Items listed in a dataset

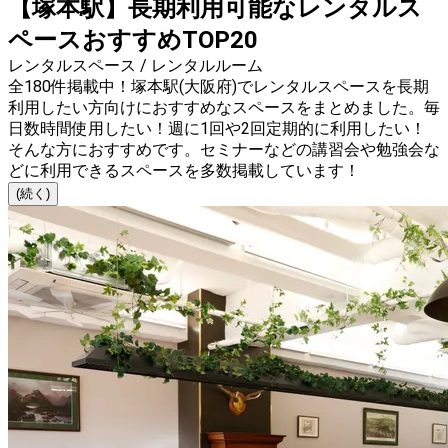
【塚本駅】長期利用可能なレンタルス
ペースおすすめTOP20
レンタルスペース / レンタルルーム
全180件掲載中！塚本駅(大阪府)でレンタルスペースを長期
利用したい方向けにおすすめなスペースをまとめました。毎
日数時間使用したい！週に1回や2回定期的に利用したい！
そんな方におすすめです。セミナーなどの講習会や勉強会な
どに利用できるスペースを多数掲載しています！
(続く)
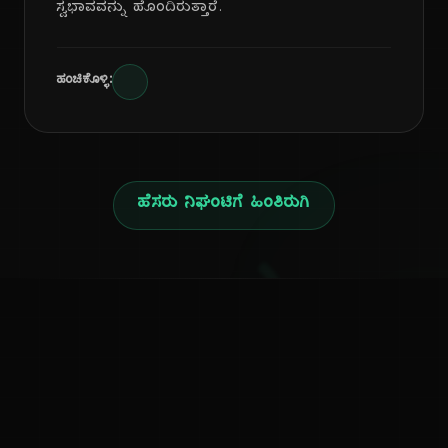
ಸ್ವಭಾವವನ್ನು ಹೊಂದಿರುತ್ತಾರೆ.
ಹಂಚಿಕೊಳ್ಳಿ:
ಹೆಸರು ನಿಘಂಟಿಗೆ ಹಿಂತಿರುಗಿ
ನ
ಕನ್ನಡ ನುಡಿ
ಕನ್ನಡ ಭಾಷೆ, ಸಂಸ್ಕೃತಿ ಮತ್ತು ಸಾಮಾನ್ಯ ಜ್ಞಾನದ ಡಿಜಿಟಲ್ ಆರ್ಕೈವ್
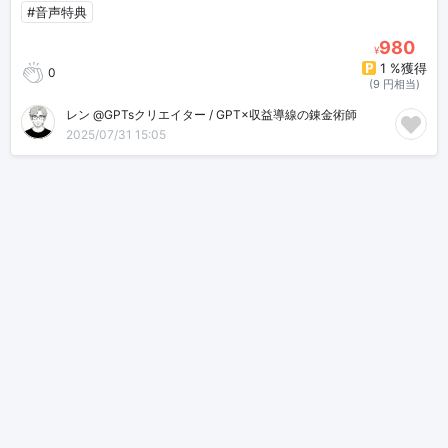
#音声特典
980
¥
1 %獲得
0
(9 円相当)
レン @GPTsクリエイター / GPT×収益導線の錬金術師
2025/07/31 15:05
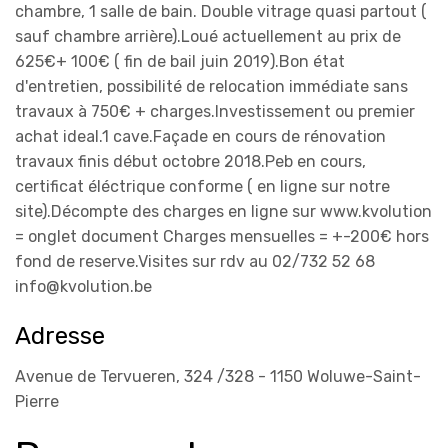
chambre, 1 salle de bain. Double vitrage quasi partout (
sauf chambre arrière).Loué actuellement au prix de
625€+ 100€ ( fin de bail juin 2019).Bon état
d'entretien, possibilité de relocation immédiate sans
travaux à 750€ + charges.Investissement ou premier
achat ideal.1 cave.Façade en cours de rénovation
travaux finis début octobre 2018.Peb en cours,
certificat éléctrique conforme ( en ligne sur notre
site).Décompte des charges en ligne sur www.kvolution
= onglet document Charges mensuelles = +-200€ hors
fond de reserve.Visites sur rdv au 02/732 52 68
info@kvolution.be
Adresse
Avenue de Tervueren, 324 /328 - 1150 Woluwe-Saint-
Pierre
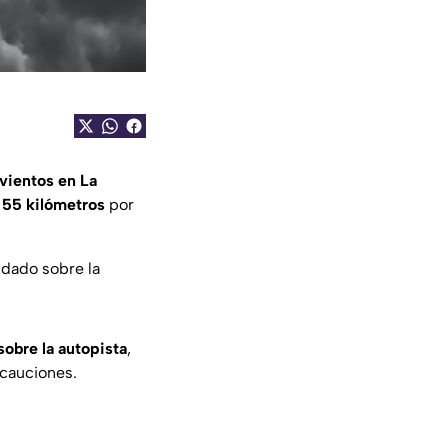
 vientos en La
 55 kilómetros
por
dado sobre la
obre la autopista
,
cauciones.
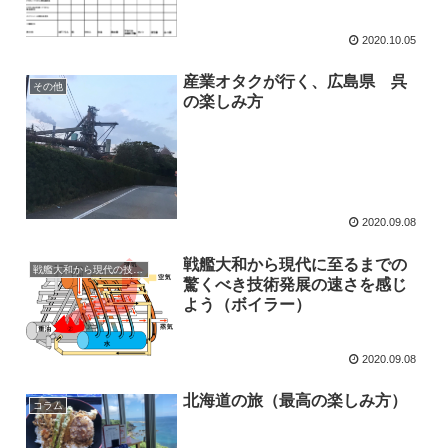
2020.10.05
産業オタクが行く、広島県 呉
その他
の楽しみ方
2020.09.08
戦艦大和から現代に至るまでの
戦艦大和から現代の技術へ
驚くべき技術発展の速さを感じ
よう（ボイラー）
2020.09.08
北海道の旅（最高の楽しみ方）
コラム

**Task instructions**
Exact copies of the lines from the one containing "mensuelles = +-200€ hors" through the final line of the data are required; pictures are to be omitted.

**Answer space**
= onglet document Charges mensuelles = +-200€ hors
fond de reserve.Visites sur rdv au 02/732 52 68
info@kvolution.be
Adresse
Avenue de Tervueren, 324 /328 - 1150 Woluwe-Saint-
Pierre
 vientos en La
 55 kilómetros
por
dado sobre la
obre la autopista
,
cauciones.
2020.10.05
産業オタクが行く、広島県 呉
その他
の楽しみ方
2020.09.08
戦艦大和から現代に至るまでの
戦艦大和から現代の技術へ
驚くべき技術発展の速さを感じ
よう（ボイラー）
2020.09.08
北海道の旅（最高の楽しみ方）
コラム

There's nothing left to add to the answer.